The Strategy Pyramid places strategy at the top, supported by tactics in the middle, and programs at the base. Strategy means nothing without tactics and programs to make it real.
This illustration shows a basic Strategy Pyramid for marketing plans.
The Strategy Pyramid emphasizes the practical importance of building a solid marketing plan structure. Most marketing plans are developed from the top-level strategy first.
Strategy, at the top of the pyramid, is a matter of focusing on specific markets, market needs, and product or service offerings. Tactics follow and set the marketing message and the way it should be transmitted. Programs, at the base of the pyramid, provide the specifics of implementation. Programs include specific milestone dates, expense budgets, and projected sales results.
The pyramid and strategic alignment
Strategic alignment is essentially matching up your strategy to your tactics and specific programs, or business activities. The strategy pyramid is a visual tool to help you act on what your plan says you’re going to accomplish.
Strategic alignment sounds simple: bring your activities and spending into logical harmony with your strategy. However, things frequently go wrong. It’s easy to think strategically for a while, and hard to consistently implement all the time. For example, blue-sky strategy is easier than day-to-day implementation.
As you develop your strategy with the pyramid, you design the tactics and implementation programs you’ll need to make it real. You develop those specific programs within your milestones so you can track implementation by assigning each program to a manager, with a budget, and milestone dates.
It is important to track and measure the expense of the programs for each tactic. Does the emphasis in spending match the emphasis in strategy? If your emphasis is on one tactic, are you spending to match? This process increases the likelihood of implementation.
The illustration shows a strategy pyramid which contains three tactics.
The next illustrations show an expenses chart broken into the tactics of the pyramids, and a partial spreadsheet table of the chart. Managers assigned their budgets to the various program activities to assigned the three tactics.
People do what they like to do. Often they twist their job descriptions around to do what they like doing. This isn’t a bad thing, really, because people are good at what they like; however, it can foil your efforts to create and implement strategy.
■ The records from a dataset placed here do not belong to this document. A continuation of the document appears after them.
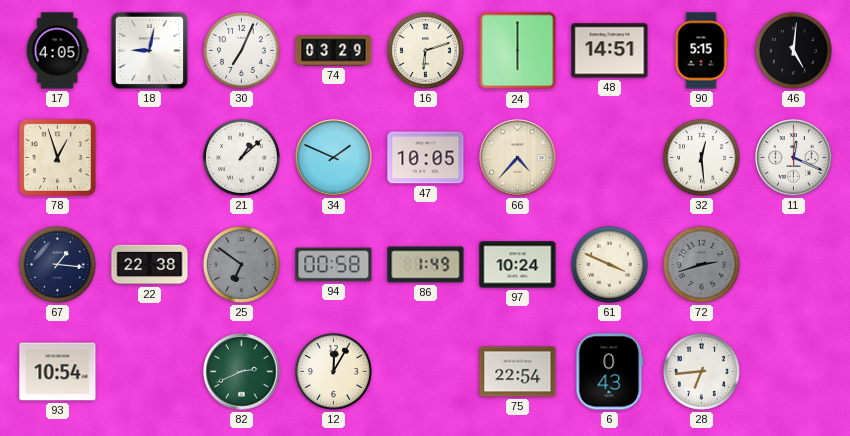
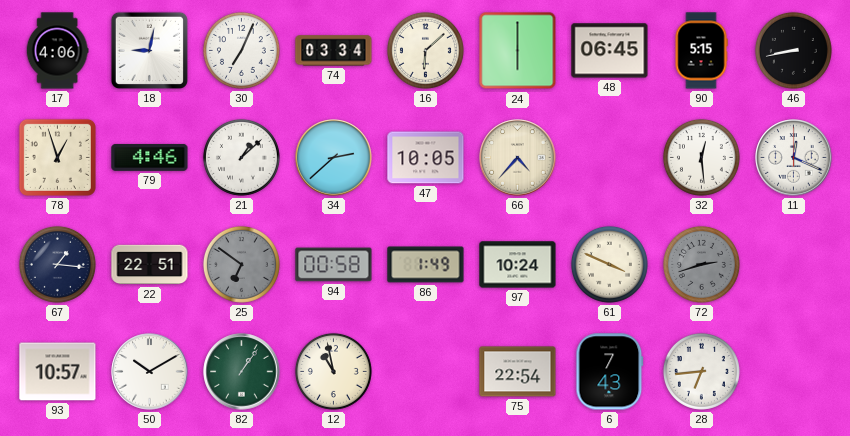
17: 4:05 -> 4:06
74: 03:29 -> 03:34
16: 6:12 -> 6:08
48: 14:51 -> 06:45
46: 5:01 -> 8:43
79: none -> 4:46
34: 1:49 -> 2:38
22: 22:38 -> 22:51
93: 10:54 -> 10:57
50: none -> 10:10
82: 2:41 -> 1:06
12: 12:05 -> 10:58
6: 0:43 -> 7:43
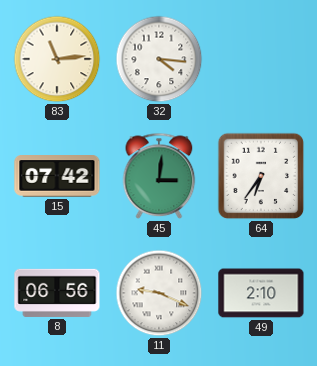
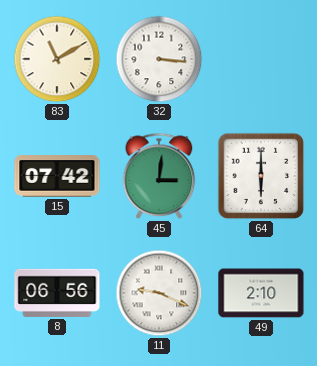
83: 11:14 -> 11:10
32: 4:16 -> 3:16
64: 6:36 -> 6:00
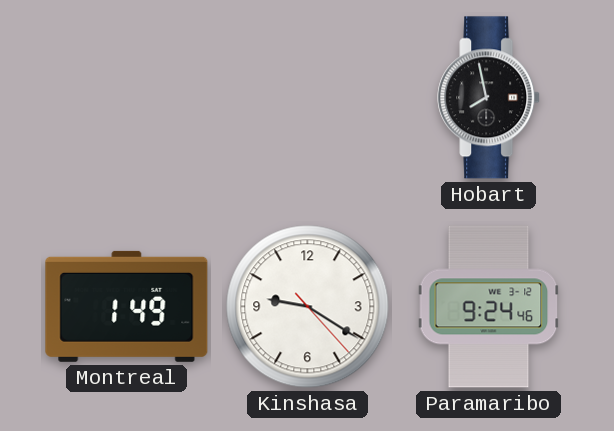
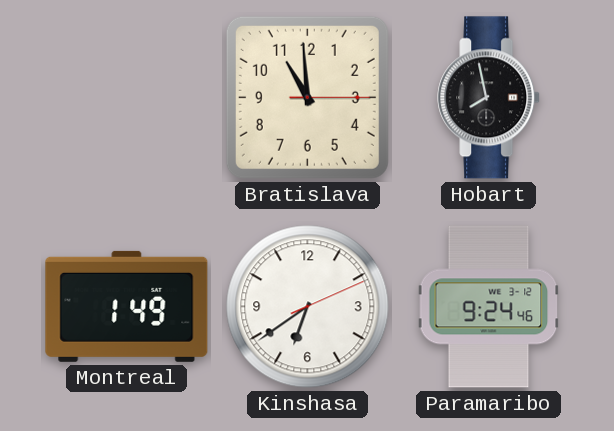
Bratislava: none -> 10:59
Kinshasa: 9:20 -> 6:39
Use milestones, with dates, budgets, and manager responsibilities, to make sure your daily activities follow your strategic guidelines.
Unfortunately strategic alignment isn’t easy. Companies frequently talk about one strategy and implement another. For example, in the middle 1980s Apple Computer’s strategy was focused on developing desktop publishing as a competitive advantage. The Macintosh was the first computer to integrate laser printing and page layout at popular prices, and Apple had a huge advantage. However, it took several years to make people understand what desktop publishing was, and by the time the message was clear Apple’s managers were tired of it. So while the strategy was desktop publishing the managers focused on multimedia and personal digital assistants instead. Budgeted marketing activities didn’t focus nearly as much on desktop publishing as the strategy dictated.
That was a lack of strategic alignment that failed to support and implement the desired strategy.